How Dallas Public TV Made Dyslexic-Me a Reader

I watched a lot of television when I was a kid. This is especially important since I was dyslexic and couldn’t read worth spit. Of course, if you were born in 1955 and were dyslexic, nobody knew — they just assumed you were stupid. My 4th grade teacher, whose name I have mercifully forgotten, even called my parents to tell them I was unteachable and should be institutionalized.  What a thoughtful, over-reaching, blind/ignorant educator she turned out to be. Her main concern was my last name, which was French, and had letters that were potentially silent (except in Texas,) and too many vowels to keep straight.  Even in the 4th grade, I still couldn’t keep my pbdq straight, so there was always some letter backwards or upside down in my name.

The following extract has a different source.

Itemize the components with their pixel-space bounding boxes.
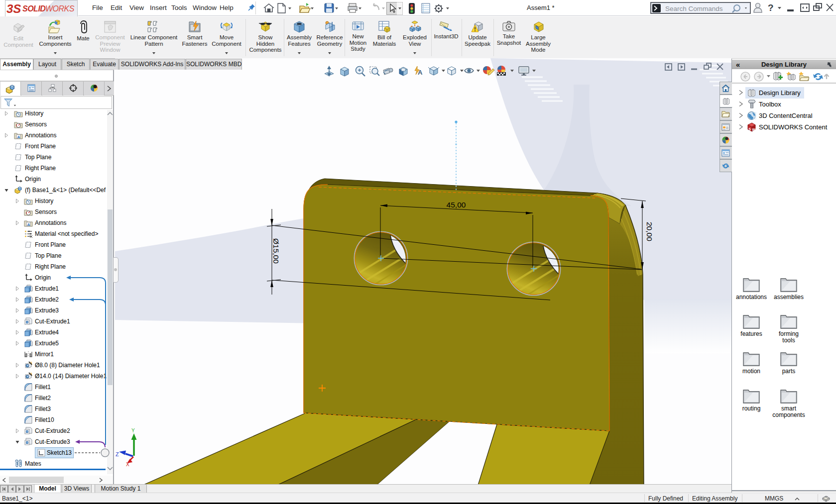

Public Television (educational television) was being broadcast in that snowy, gray and white mist — the little outline of a schoolhouse against a pale field of static — as far back as I can remember.  We moved to Dallas when I was just over 5 years old — so it was there and I kept trying to tune in and find something that fulfilled the promise of the little schoolhouse.  Sadly, it was several years before promise met reality — and there I was — 14, staring at a still fuzzy image of this huge woman standing behind a counter with a big mixing bowl and a wooden spoon.  It was Julia Child, and she was like no person I’d ever seen before.  She was loud, funny, she didn’t talk like anybody in Texas — and she was cooking food I’d never heard of.

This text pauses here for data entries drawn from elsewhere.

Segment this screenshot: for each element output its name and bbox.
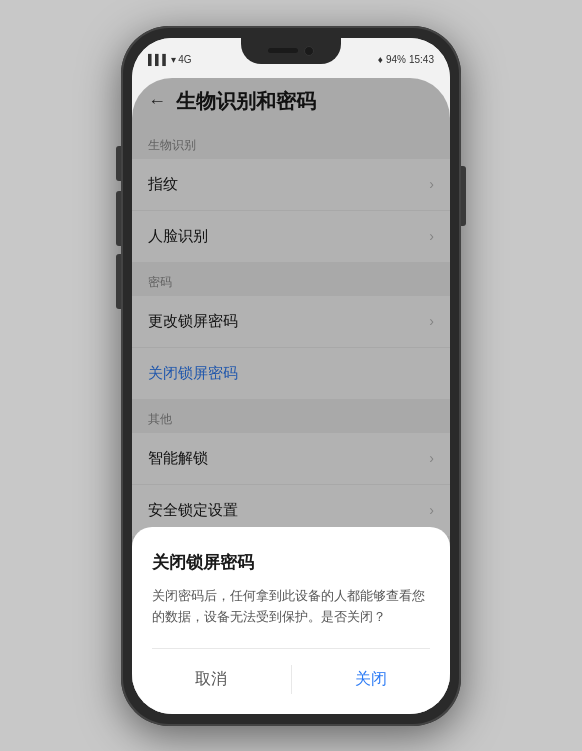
confirm-button[interactable]: 关闭 (312, 665, 431, 694)
dialog-box: 关闭锁屏密码 关闭密码后，任何拿到此设备的人都能够查看您的数据，设备无法受到保护… (132, 527, 450, 714)
status-right: ♦ 94% 15:43 (378, 54, 434, 65)
network-type: 4G (178, 54, 191, 65)
battery-level: 94% (386, 54, 406, 65)
mute-button[interactable] (116, 146, 121, 181)
wifi-icon: ▾ (171, 54, 176, 65)
battery-icon: ♦ (378, 54, 383, 65)
phone-screen: ▌▌▌ ▾ 4G ♦ 94% 15:43 ← 生物识别和密码 生物识别 (132, 38, 450, 714)
button-divider (291, 665, 292, 694)
power-button[interactable] (461, 166, 466, 226)
volume-down-button[interactable] (116, 254, 121, 309)
status-left: ▌▌▌ ▾ 4G (148, 54, 192, 65)
notch (241, 38, 341, 64)
camera (304, 46, 314, 56)
cancel-button[interactable]: 取消 (152, 665, 271, 694)
phone-frame: ▌▌▌ ▾ 4G ♦ 94% 15:43 ← 生物识别和密码 生物识别 (121, 26, 461, 726)
status-bar: ▌▌▌ ▾ 4G ♦ 94% 15:43 (132, 38, 450, 78)
volume-up-button[interactable] (116, 191, 121, 246)
signal-icon: ▌▌▌ (148, 54, 169, 65)
dialog-message: 关闭密码后，任何拿到此设备的人都能够查看您的数据，设备无法受到保护。是否关闭？ (152, 586, 430, 628)
dialog-buttons: 取消 关闭 (152, 648, 430, 694)
screen-content: ← 生物识别和密码 生物识别 指纹 › 人脸识别 › (132, 78, 450, 714)
dialog-overlay: 关闭锁屏密码 关闭密码后，任何拿到此设备的人都能够查看您的数据，设备无法受到保护… (132, 78, 450, 714)
clock: 15:43 (409, 54, 434, 65)
dialog-title: 关闭锁屏密码 (152, 551, 430, 574)
sensor (268, 48, 298, 53)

The first recipe I remember — and it’s stuck with me all these years even though I thoroughly dislike the main ingredient — was a dish called duxelles.  Also French.  It was tiny minced bits of mushroom prepared as a stuffing or side dish for meat.  I never made it. I don’t like mushrooms unless the texture is puree’d to liquid. But it was like watching someone build a pyramid single handed with a pocket knife and a wheelbarrow, and I could not stop watching.  I watched her every time I could find her listed in the newspaper television schedule. She was tall, broad shouldered, and unapologetic for being truly great at something.

I got some money for my 14th birthday and I pestered my parents until they took me shopping — I knew what I wanted, and I knew better than to ask for it.  There were almost no books in our house and I’d never owned a book other than a Disney picture storybook with brief, large print versions of all their movie stories.  I was pretty sure my parents didn’t even know where to buy a book — and I was right.  They took me to a department store called Tiche’s — it was an old Dallas tradition, like Sanger-Harris and Neiman-Marcus. Luckily, Tiches had a small book department — which had 3 cookbooks, one of which was The French Chef.  It was the companion book to her series.

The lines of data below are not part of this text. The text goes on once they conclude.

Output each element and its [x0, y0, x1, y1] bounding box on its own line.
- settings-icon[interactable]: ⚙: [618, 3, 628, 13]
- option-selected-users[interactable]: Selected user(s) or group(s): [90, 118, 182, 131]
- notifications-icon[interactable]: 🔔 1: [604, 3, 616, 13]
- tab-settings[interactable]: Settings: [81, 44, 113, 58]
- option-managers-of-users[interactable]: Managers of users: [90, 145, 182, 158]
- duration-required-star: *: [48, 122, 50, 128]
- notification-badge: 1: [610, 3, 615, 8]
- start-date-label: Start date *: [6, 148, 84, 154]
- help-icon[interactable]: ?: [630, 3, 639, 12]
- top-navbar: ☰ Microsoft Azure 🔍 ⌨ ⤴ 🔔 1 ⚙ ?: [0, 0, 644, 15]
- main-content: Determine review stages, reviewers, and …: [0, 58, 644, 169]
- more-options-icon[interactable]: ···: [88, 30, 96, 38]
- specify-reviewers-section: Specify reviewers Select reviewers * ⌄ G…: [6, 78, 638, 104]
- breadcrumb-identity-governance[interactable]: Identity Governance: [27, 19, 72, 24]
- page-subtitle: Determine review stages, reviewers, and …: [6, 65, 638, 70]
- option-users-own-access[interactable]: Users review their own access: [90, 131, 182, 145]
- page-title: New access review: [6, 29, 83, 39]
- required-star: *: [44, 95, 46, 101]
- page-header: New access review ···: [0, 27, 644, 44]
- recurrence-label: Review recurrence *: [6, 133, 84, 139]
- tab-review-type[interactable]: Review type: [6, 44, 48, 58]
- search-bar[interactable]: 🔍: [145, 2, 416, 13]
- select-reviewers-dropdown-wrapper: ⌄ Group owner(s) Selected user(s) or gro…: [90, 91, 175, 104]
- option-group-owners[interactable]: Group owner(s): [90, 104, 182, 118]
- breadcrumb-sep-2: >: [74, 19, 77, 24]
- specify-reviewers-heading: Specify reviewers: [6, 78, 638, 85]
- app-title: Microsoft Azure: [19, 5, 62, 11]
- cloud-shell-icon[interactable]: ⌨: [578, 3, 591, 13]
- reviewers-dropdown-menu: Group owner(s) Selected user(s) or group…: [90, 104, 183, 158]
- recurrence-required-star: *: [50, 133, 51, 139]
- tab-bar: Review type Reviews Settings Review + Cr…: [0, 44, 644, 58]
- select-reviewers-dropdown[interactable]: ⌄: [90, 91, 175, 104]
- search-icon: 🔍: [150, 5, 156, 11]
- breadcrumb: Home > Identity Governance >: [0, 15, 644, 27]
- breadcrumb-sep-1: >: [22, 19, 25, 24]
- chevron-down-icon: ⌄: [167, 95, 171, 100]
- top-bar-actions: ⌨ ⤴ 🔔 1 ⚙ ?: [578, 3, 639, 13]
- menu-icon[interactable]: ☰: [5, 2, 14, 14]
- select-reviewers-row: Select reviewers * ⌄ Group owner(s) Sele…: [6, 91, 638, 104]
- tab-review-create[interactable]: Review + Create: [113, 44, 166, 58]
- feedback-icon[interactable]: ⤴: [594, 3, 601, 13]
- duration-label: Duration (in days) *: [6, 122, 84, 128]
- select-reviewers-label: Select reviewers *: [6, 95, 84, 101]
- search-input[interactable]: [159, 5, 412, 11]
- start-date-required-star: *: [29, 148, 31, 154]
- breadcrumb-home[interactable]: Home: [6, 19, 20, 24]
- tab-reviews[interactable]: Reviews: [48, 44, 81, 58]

For 4 years I read my cookbook while watching Julia Child cook on the old black & white TV in my bedroom (it was the size of a small refrigerator.) It was in high school that I discovered that dyslexia was not so much of a problem when reading short lines of type with a lot of white space — poetry, recipes, multiple choice quizzes, sidebars in textbooks…. And I also learned I had an excellent memory. I basically memorized every word of lecture I ever heard. As a result, I could tutor everyone sitting around me at lunch or before class, without having ever read any of my assigned classwork. This is what let me graduate from high school — the SAT, ACT, and IQ Test were printed in type I could follow, and my algebra/geometry teacher figured out there was something up because I was helping everybody in class with their homework before class started — then flunking everything I tried to do on my own papers. In the end, he asked me the questions out loud; I did the math in my head; and then answered out loud with an explanation.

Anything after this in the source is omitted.